▸ TASK BRIEF: Identify all lines in the data containing the string "милионники". Copy them out.

--- SUPPLIED RECORDS Enclosed Below ---

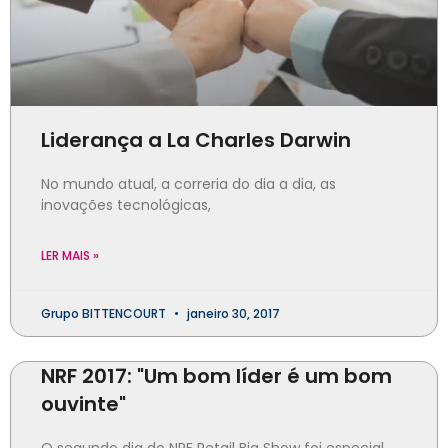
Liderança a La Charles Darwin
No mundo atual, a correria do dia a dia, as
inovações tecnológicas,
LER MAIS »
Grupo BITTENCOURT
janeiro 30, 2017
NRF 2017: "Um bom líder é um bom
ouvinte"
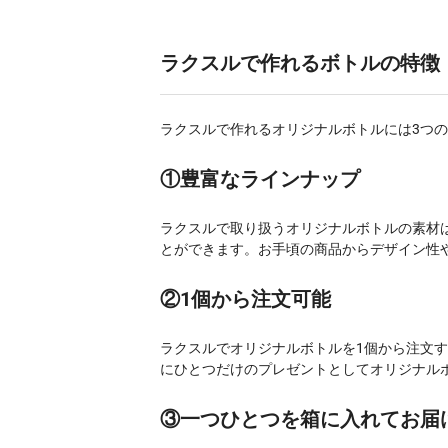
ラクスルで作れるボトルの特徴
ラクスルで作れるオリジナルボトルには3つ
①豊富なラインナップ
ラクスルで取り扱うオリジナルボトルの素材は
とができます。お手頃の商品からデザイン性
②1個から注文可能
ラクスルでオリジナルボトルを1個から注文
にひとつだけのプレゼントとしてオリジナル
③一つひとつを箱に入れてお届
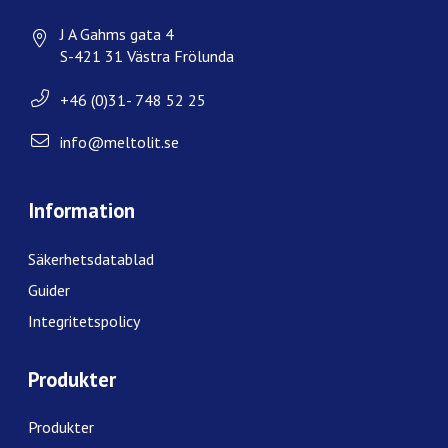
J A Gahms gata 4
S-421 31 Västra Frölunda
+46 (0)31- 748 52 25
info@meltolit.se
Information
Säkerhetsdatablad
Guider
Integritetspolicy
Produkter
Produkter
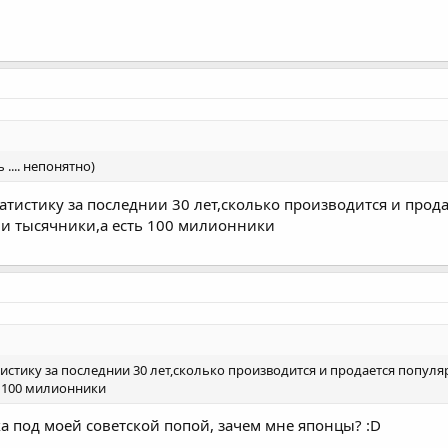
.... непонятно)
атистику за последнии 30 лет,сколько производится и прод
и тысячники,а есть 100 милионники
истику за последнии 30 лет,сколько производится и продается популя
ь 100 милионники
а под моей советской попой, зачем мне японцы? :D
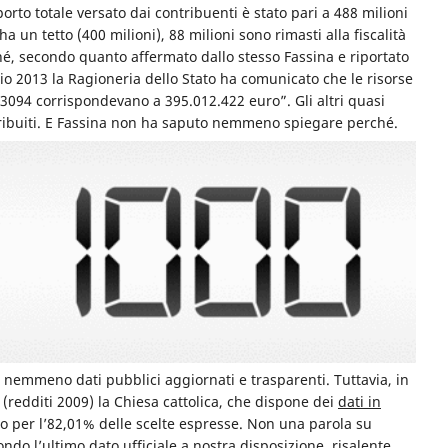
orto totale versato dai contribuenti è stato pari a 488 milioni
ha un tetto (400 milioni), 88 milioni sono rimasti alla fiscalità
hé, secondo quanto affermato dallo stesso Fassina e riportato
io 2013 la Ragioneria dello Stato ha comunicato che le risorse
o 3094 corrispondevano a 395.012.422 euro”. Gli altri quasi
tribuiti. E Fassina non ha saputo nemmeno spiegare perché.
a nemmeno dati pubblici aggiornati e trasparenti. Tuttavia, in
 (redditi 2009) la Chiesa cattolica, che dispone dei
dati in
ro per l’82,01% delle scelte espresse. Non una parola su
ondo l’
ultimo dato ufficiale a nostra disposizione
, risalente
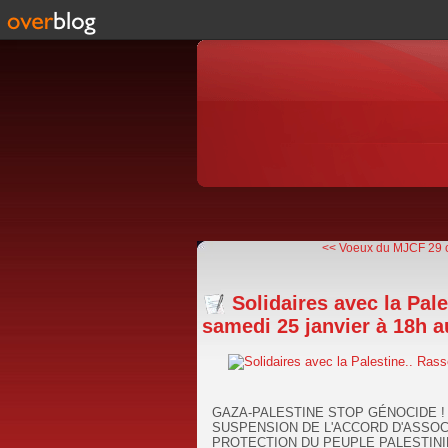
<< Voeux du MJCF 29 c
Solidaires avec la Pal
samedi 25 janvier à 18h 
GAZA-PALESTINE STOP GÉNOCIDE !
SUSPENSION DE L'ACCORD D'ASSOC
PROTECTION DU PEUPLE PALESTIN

--- End of Enclosed SUPPLIED RECORDS ---

▸ OUTPUT FOR THIS EXERCISE:
и тысячники,а есть 100 милионники
ь 100 милионники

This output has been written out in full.